He’d been so fucking arrogant before to think he’d escaped them. This was the government, and he was just a kid. Just a goddamn kid from Amity Park with two weird parents and a nerdy sister and oh god, he’d never see them again, and he never got to say goodbye. 
Gerald’s footsteps disappeared in front of Danny, and he almost breathed relief before he blinked, realizing what the man was doing. 
“No!” Danny yelled, jumping up and tripping over his feet. His intangibility slipped from his skin, and he crashed into a side table, knocking an urn to the floor.
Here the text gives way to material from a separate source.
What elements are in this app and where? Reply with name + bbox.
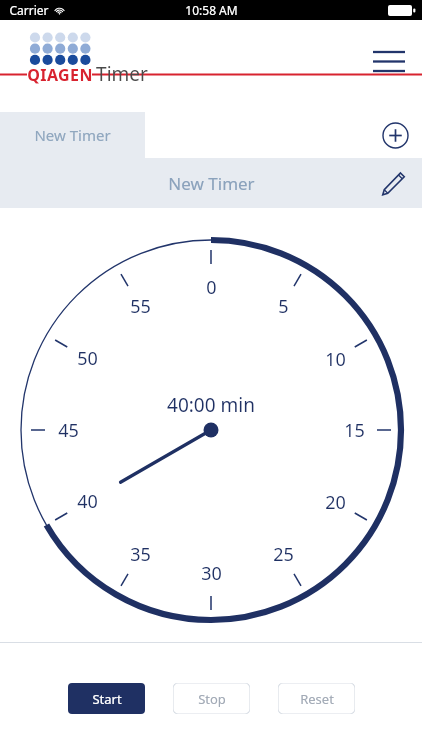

It shattered, permeating the floor in gray powder, and Danny reeled, colliding into the bullet-ridden drywall. 
“Oh my god,” he gasped, stricken, then turned to face them but it was too late. Gerald was yanking his wife into the foyer and reaching for the door. 
“NO!” Danny shot forward, his hand brushing the door handle simultaneously with Gerald. Danny turned them both intangible, and the woman slipped through her husband’s grip with a shriek.
“June!” Gerald cried out, reaching for an arm that was no longer there.
Danny let go, stepping back. “I’m sorry! I’m so sorry!”
Gerald turned to him once more, his face setting in fierce determination. “June, get out! I’ll hold him off!”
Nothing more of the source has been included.